Building the lab 5: Storage I
This part of my homelab rebuild will touch on something interesting… storage options. Knowing that my lab is going to be a couple levels of nesting, I wanted to look at the different options that are out there.
For years, I have had and use a Synology DS 1512+ storage array. This thing has been running like gangbusters. It serves multiple purposes from backups & fileshares, to NFS storage for the virtual environment.
Over the years, I have upgraded the drives from 1TB to 2TB, to 3TB. Because of this, I have a few drives lying around not in use. I thought that maybe I could spin up a FreeNAS or OpenFiler box for iSCSI within the environment. By creating differing storage arrays, I could introduce Storage Policies within the environment for potential feature consumption down the road.
As I explored the various options out there, I discovered many simulators from various vendors: 3PAR, EMC, NetApp. In addition to these, you have the free options as mentioned above: OpenFiler, FreeNAS, etc. But I also stumbled across this jewel….. XPEnology.
I’m sure you are wondering — What is XPEnology?
Xpenology is a bootloader for Synology’s operating system which is called DSM (Disk Station Manager) and is what they use on their NAS devices. DSM is running on a custom Linux version developed by Synology. Its optimized for running on a NAS server with all of the features you often need in a NAS device. Xpenology creates the possibility to run the Synology DSM on any x86 device like any pc or self-built NAS.
You read that right, it is possible to run XPEnology on bare metal. XPEnology runs as a faux Synology NAS.
Now, before you continue, you should know this. XPEnology is not supported or owned by Synology, micronauts, or anyone in their right mind. The links provided are ONLY for experimentation purposes and should not be used in any production or development environment. It is very possible you could lose all data and put yourself in jeopardy. If you need reliable, dependable storage, then buy a Synology NAS.
PROCEED AT YOUR OWN RISK!
Alex Lopez at ThinkVirtual has a good write up on how to create a Synology Storage VM
Alex’s write up was based on Erik Bussink’s build, found here.
The original XPEnology website walkthrough on how to create a Synology Storage VM.
The original Xpenology website has become a ghost-town. I’m not sure if it is being maintained, or if the original creator(s) just don’t have the time to update it any longer. The last updates came out around DSM 5.2-5644.5 (so a while ago). However, the XPEnology forums will provide all kinds of glorious information from the wealth of knowledge within the community.

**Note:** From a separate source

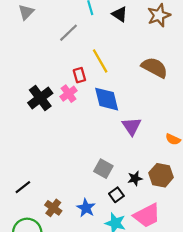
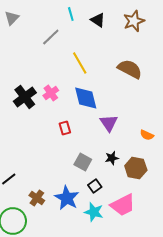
red rectangle: (79, 75) -> (65, 128), moved
black star: (135, 178) -> (112, 158), moved
blue star: (86, 208) -> (67, 198), size x1.4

Additionally, you can get more information from this new XPEnology info site. They also have a pretty good walk-through for a storage VM. The video tutorial even covers how to setup ESXi 5.1 (http://xpenology.org/installation/).While having a storage VM is great, I think having XPEnology on baremetal is even better. As you read and research how to do this, you are going to discover that it involves grabbing files stashed all over the internet — files ranging from a bootloader to PAT files. Make sure that you read EVERYTHING. I reutilized some hardware and some of my old synology drives and built a XPEnology server on bare metal.

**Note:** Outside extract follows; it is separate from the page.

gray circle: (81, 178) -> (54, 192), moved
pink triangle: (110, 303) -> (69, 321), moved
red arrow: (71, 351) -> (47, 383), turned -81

I booked marked this site (https://github.com/XPEnology/JunLoader/wiki/Installing-DSM-6.0-Bare-Metal) as it provides a pretty good walkthrough on how to create a bootable USB drive for the XPEnology OS. I also found this one (http://blog.pztop.com/2017/07/24/Make-Xpenology-boot-loader-1.02b-for-DSM-6.1-on-Ubuntu/). For those of you, like myself, who are on a MAC…. you may need this nugget (https://xpenology.com/forum/topic/1753-create-a-bootable-usb-on-os-x/).
Again, I would like to say, if you need reliable and dependable storage, go purchase a real storage array.